Agreed, that we did not have to trek to it or it is not as remote as Phugtal, but we found Dzongkhul monastery to be extremely galvanic. The monastery is nestled on a rock face overlooking the mountain ranges and the Dzongkhul falls. From there, we could see a glimpse of the Umasi La Pass – the pass that connects Zanskar Valley and Kishtwar in Kashmir.
When we visited the monastery, there was only one monk residing there. He took us inside the monastery and the meditation room. Many Tibetan scholars and teachers have meditated in the caves of this monastery. And perhaps this was one of the reasons why this place felt so peaceful.
Largest Monastery of Zanskar Valley
Karsha Monastery is the largest monastery in Zanskar Valley. Located in Karsha village, it has the most number of villages under it. The monastery is perched on the hills and overlooks the valley and the river basin. By the time we reached Karsha, it was almost 4 PM.
At Karsha, we met a few little monks who had come for their classes. Well, there was less studying and more naughtiness. Those young monks were quite interested to see us and had all sorts of questions for us.
Karsha Monastery had a number of shrines and beautiful rock paintings. However, the most important feature of the monastery is a chorten that contains the mummified body of Rinchen Zangpo.
Dinner with the monks!
There is a huge kitchen as we just enter through the monastery gates. Food was being prepared in the kitchen for those naughty young monks. As we were leaving the gompa, we saw the young monks having a meal of khichdi. The monk who was serving simply asked us to join them.

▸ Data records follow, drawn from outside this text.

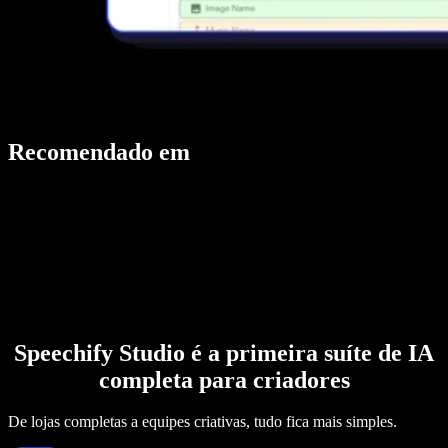
Recomendado em
Speechify Studio é a primeira suíte de IA
completa para criadores
De lojas completas a equipes criativas, tudo fica mais simples.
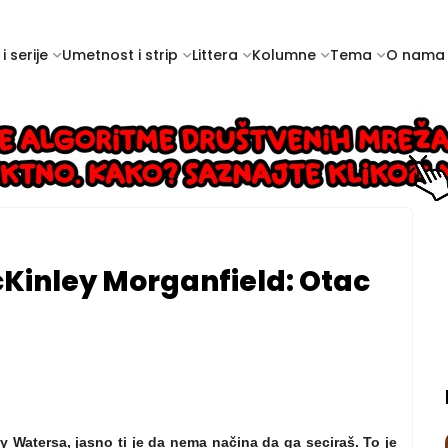
i serije
Umetnost i strip
Littera
Kolumne
Tema
O nama
Kinley Morganfield: Otac
 Watersa, jasno ti je da nema načina da ga seciraš. To je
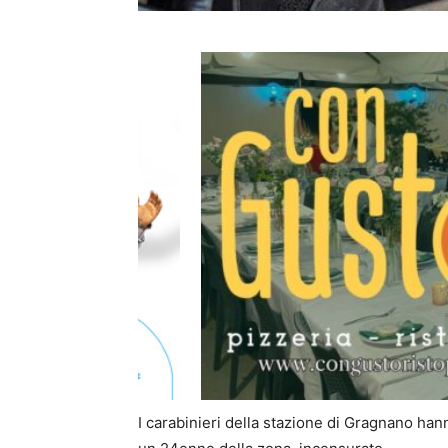
I carabinieri della stazione di Gragnano han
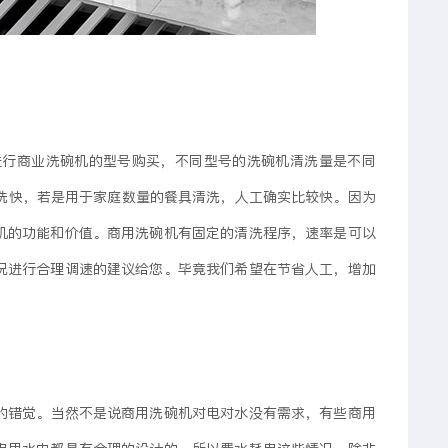
进行商业洗碗机的型号购买，不同型号的洗碗机清洗量是不同
工清洗快，若是用于家庭数量的餐具清洗，人工确实比较快。因为
机的功能和价值。商用洗碗机有固定的清洗程序，速率是可以
况进行合理调速的建议给您。毕竟我们希望在节省人工，增加
的错觉。当然不是说商用洗碗机对电对水没有需求，有些商用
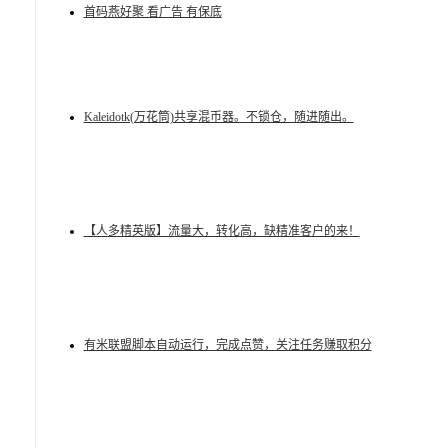
首码燕好聚 看广告 有保底
Kaleidotk(万花筒)共享混币器。不锁仓，随进随出。
【人多精英版】流量大，转化高，缺精准客户的来！
有米联盟脚本自动运行，完成点赞，关注任务赚取积分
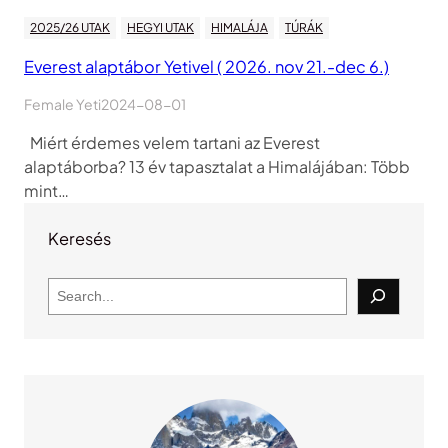
2025/26 UTAK
HEGYI UTAK
HIMALÁJA
TÚRÁK
Everest alaptábor Yetivel ( 2026. nov 21.-dec 6.)
Female Yeti
2024-08-01
Miért érdemes velem tartani az Everest
alaptáborba? 13 év tapasztalat a Himalájában: Több
mint…
Keresés
S
e
a
r
c
h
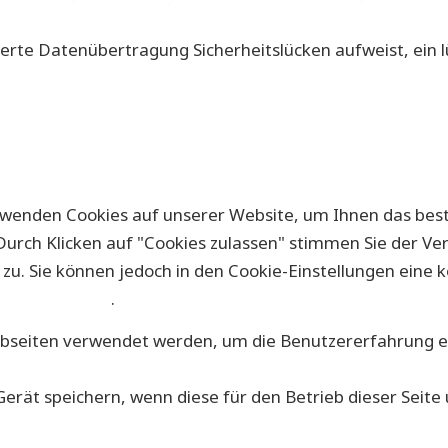
ierte Datenübertragung Sicherheitslücken aufweist, ein l
wenden Cookies auf unserer Website, um Ihnen das beste
 Durch Klicken auf "Cookies zulassen" stimmen Sie der 
zu. Sie können jedoch in den Cookie-Einstellungen eine ko
enschutzseite
.
ebseiten verwendet werden, um die Benutzererfahrung eff
erät speichern, wenn diese für den Betrieb dieser Seite 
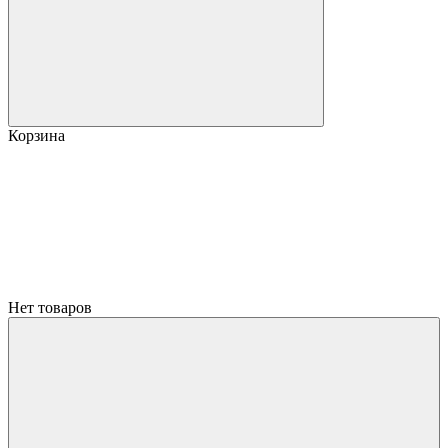
Корзина
Нет товаров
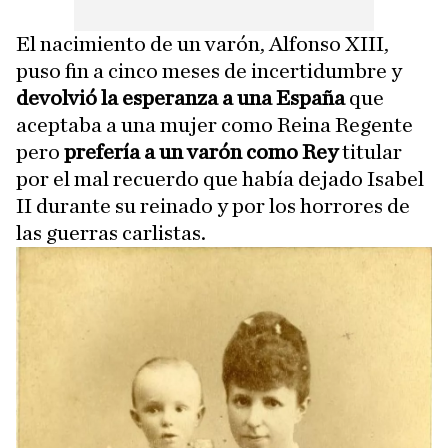
El nacimiento de un varón, Alfonso XIII,
puso fin a cinco meses de incertidumbre y
devolvió la esperanza a una España
que
aceptaba a una mujer como Reina Regente
pero
prefería a un varón como Rey
titular
por el mal recuerdo que había dejado Isabel
II durante su reinado y por los horrores de
las guerras carlistas.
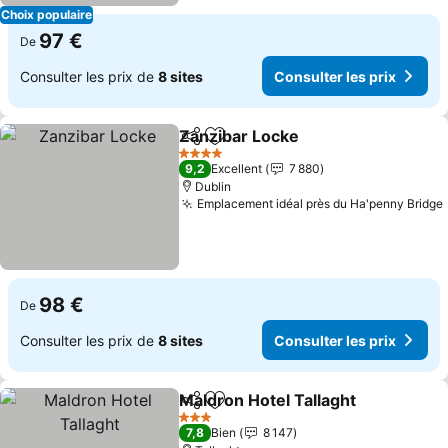
Choix populaire
97 €
De
Consulter les prix de
8 sites
Consulter les prix
Zanzibar Locke
Partager
Ajouter à mes favoris
4 Étoiles
9,2
Excellent
7 880
Dublin
Emplacement idéal près du Ha'penny Bridge
98 €
De
Consulter les prix de
8 sites
Consulter les prix
Maldron Hotel Tallaght
Partager
Ajouter à mes favoris
3 Étoiles
7,8
Bien
8 147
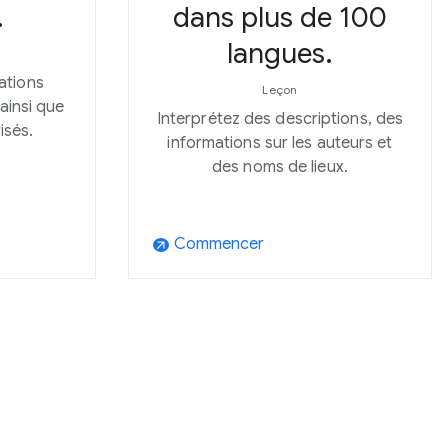
.
dans plus de 100
langues.
ations
Leçon
ainsi que
Interprétez des descriptions, des
isés.
informations sur les auteurs et
des noms de lieux.
Commencer
arrow_outward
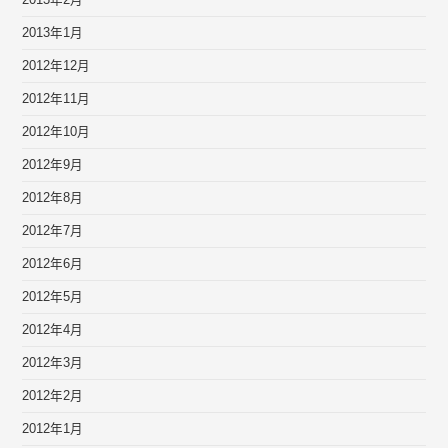
2013年2月
2013年1月
2012年12月
2012年11月
2012年10月
2012年9月
2012年8月
2012年7月
2012年6月
2012年5月
2012年4月
2012年3月
2012年2月
2012年1月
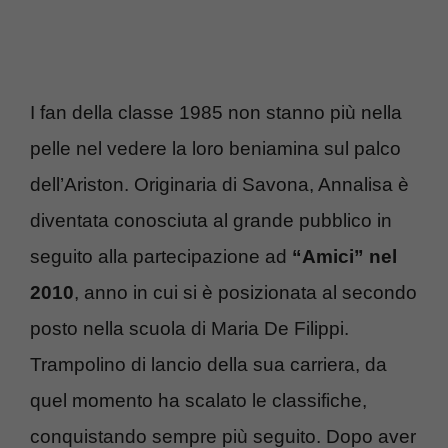
I fan della classe 1985 non stanno più nella
pelle nel vedere la loro beniamina sul palco
dell’Ariston. Originaria di Savona, Annalisa è
diventata conosciuta al grande pubblico in
seguito alla partecipazione ad
“Amici” nel
2010
, anno in cui si è posizionata al secondo
posto nella scuola di Maria De Filippi.
Trampolino di lancio della sua carriera, da
quel momento ha scalato le classifiche,
conquistando sempre più seguito. Dopo aver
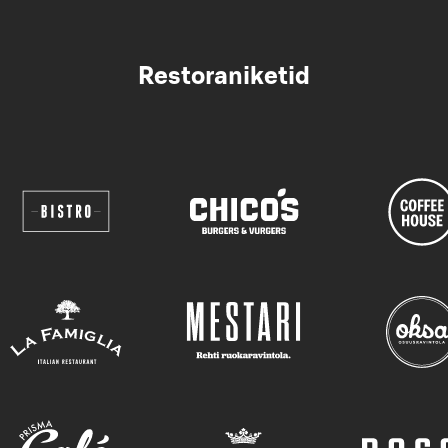
Restoraniketid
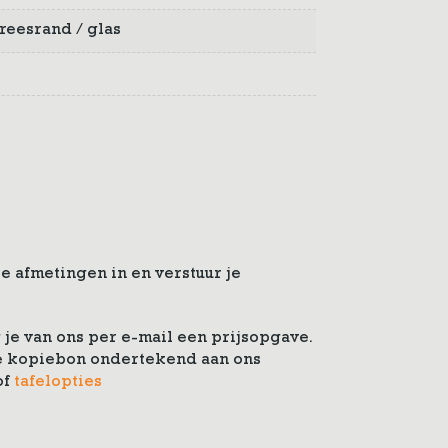
 freesrand / glas
e afmetingen in en verstuur je
je van ons per e-mail een prijsopgave.
 de kopiebon ondertekend aan ons
of
tafelopties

Well, we were hungry, but also a bit hesitant to join the monks for food. The elderly monk saw through our hesitation. He simply smiled at us, went inside the kitchen and brought us two plates of Khichdi. A couple of young monks came to me, held my hands and made me sit with them to have the food. I wondered if it was a dream! It felt so surreal – we were having a very early dinner (it was almost 6 PM) with little monks and listening to their happy chatters. If you looked closely, you might have found my eyes glistening. And now, I am being so emotional!
We dined with the monks, cleaned dishes with them and then returned to Tsazar. Our penultimate day in Zanskar Valley could not have been any better.
Day 9: Tsazar (Padum) to Rangdum
It was the day to bid goodbye to Tsazar. By the time we were starting, many from the village came to bid us farewell. It was such an overwhelming feeling.
Goodbyes are not bad. It holds the promise of Returning.
Passes and Glaciers
We started from Tsazar in Zanskar Valley and crossed the Drang Drung Glacier, the second largest glacier in the country after Siachen glacier.
Next, we also crossed Penzi La Pass that connects Zanskar Valley and Suru Valley. We were almost at the end of Zanskar valley. We reached Rangdum by late afternoon and stayed at Rangdum Guest House. Here we met Skalzan’s brother, who was quite happy to meet us. He could not stop gushing about his sister. He was going to Kargil for work.
It was coldest at Rangdum. It was here where we found frozen water pipes and severe cold winds. We had an early dinner for us and a nice relaxing sleep before we started towards Kargil the next day.
Day 10: Entering Suru Valley
Suru Valley is just beautiful and different from Zanskar Valley. It was greener and lusher in contrast to the stark landscape of Zanskar Valley. We crossed the twin lakes, got a glimpse of the Nun-Kun peaks and finally reached Kargil. But we leave that for another tale.
There are some places that simply take your breath away with its beauty and charm. And there are some places where we fall in love because of the people. Zanskar Valley falls in both the categories. We spent 10 days in Zanskar Valley and never for once felt we were away from home.
It was the adventure, the unexpectedness and the warmth of people that made this trip one of the most memorable. While we brought back great memories from Zanskar Valley, we also left a part of us there, a place we have fallen in love with irrevocably. Zanskar Valley was much more that we had expected!